=== Exercise data ===

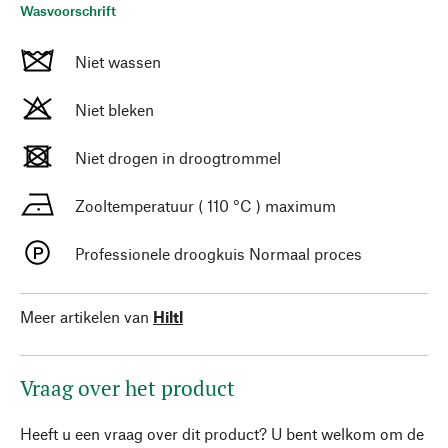
Wasvoorschrift
Niet wassen
Niet bleken
Niet drogen in droogtrommel
Zooltemperatuur ( 110 °C ) maximum
Professionele droogkuis Normaal proces
Meer artikelen van
Hiltl
Vraag over het product
Heeft u een vraag over dit product? U bent welkom om de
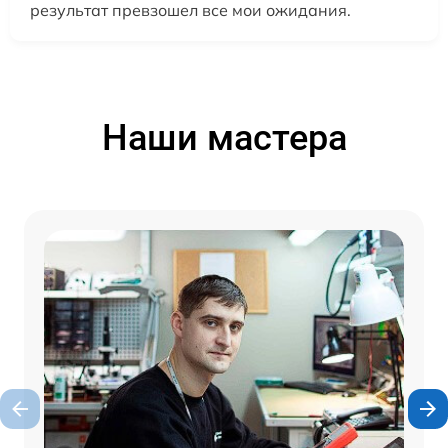
результат превзошел все мои ожидания.
Наши мастера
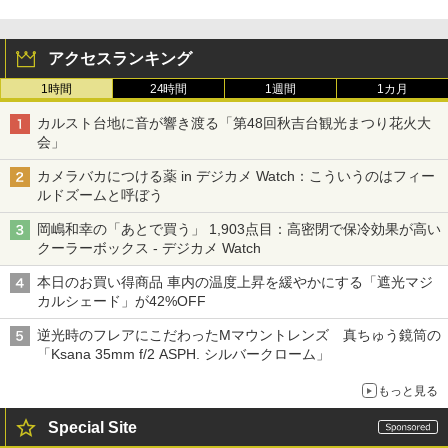
アクセスランキング
1時間
24時間
1週間
1カ月
カルスト台地に音が響き渡る「第48回秋吉台観光まつり花火大
会」
カメラバカにつける薬 in デジカメ Watch：こういうのはフィー
ルドズームと呼ぼう
岡嶋和幸の「あとで買う」 1,903点目：高密閉で保冷効果が高い
クーラーボックス - デジカメ Watch
本日のお買い得商品 車内の温度上昇を緩やかにする「遮光マジ
カルシェード」が42%OFF
逆光時のフレアにこだわったMマウントレンズ 真ちゅう鏡筒の
「Ksana 35mm f/2 ASPH. シルバークローム」
もっと見る
Special Site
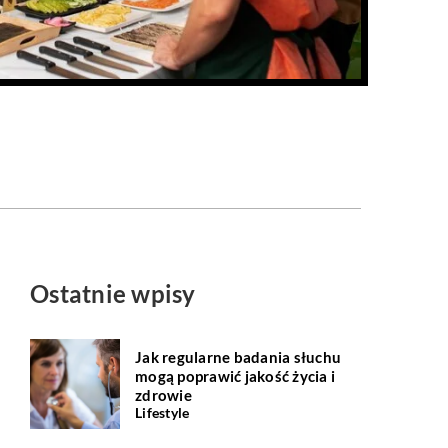
Ostatnie wpisy
Jak regularne badania słuchu
mogą poprawić jakość życia i
zdrowie
Lifestyle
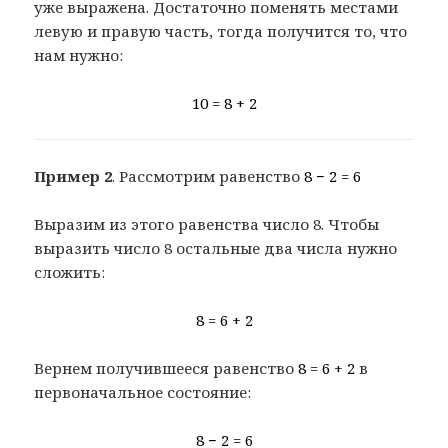
уже выражена. Достаточно поменять местами
левую и правую часть, тогда получится то, что
нам нужно:
10 = 8 + 2
Пример 2
. Рассмотрим равенство
8 − 2 = 6
Выразим из этого равенства число 8. Чтобы
выразить число 8 остальные два числа нужно
сложить:
8 = 6 + 2
Вернем получившееся равенство
8 = 6 + 2
в
первоначальное состояние:
8 − 2 = 6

===

Repeat each line of the material exactly, and drop any image it carries.

Wasvoorschrift
Niet wassen
Niet bleken
Niet drogen in droogtrommel
Zooltemperatuur ( 110 °C ) maximum
Professionele droogkuis Normaal proces
Meer artikelen van
Hiltl
Vraag over het product
Heeft u een vraag over dit product? U bent welkom om de
результат превзошел все мои ожидания.
Наши мастера
アクセスランキング
1時間
24時間
1週間
1カ月
カルスト台地に音が響き渡る「第48回秋吉台観光まつり花火大
会」
カメラバカにつける薬 in デジカメ Watch：こういうのはフィー
ルドズームと呼ぼう
岡嶋和幸の「あとで買う」 1,903点目：高密閉で保冷効果が高い
クーラーボックス - デジカメ Watch
本日のお買い得商品 車内の温度上昇を緩やかにする「遮光マジ
カルシェード」が42%OFF
逆光時のフレアにこだわったMマウントレンズ 真ちゅう鏡筒の
「Ksana 35mm f/2 ASPH. シルバークローム」
もっと見る
Special Site
Ostatnie wpisy
Jak regularne badania słuchu
mogą poprawić jakość życia i
zdrowie
Lifestyle
уже выражена. Достаточно поменять местами
левую и правую часть, тогда получится то, что
нам нужно:
10 = 8 + 2
Пример 2
. Рассмотрим равенство
8 − 2 = 6
Выразим из этого равенства число 8. Чтобы
выразить число 8 остальные два числа нужно
сложить:
8 = 6 + 2
Вернем получившееся равенство
8 = 6 + 2
в
первоначальное состояние:
8 − 2 = 6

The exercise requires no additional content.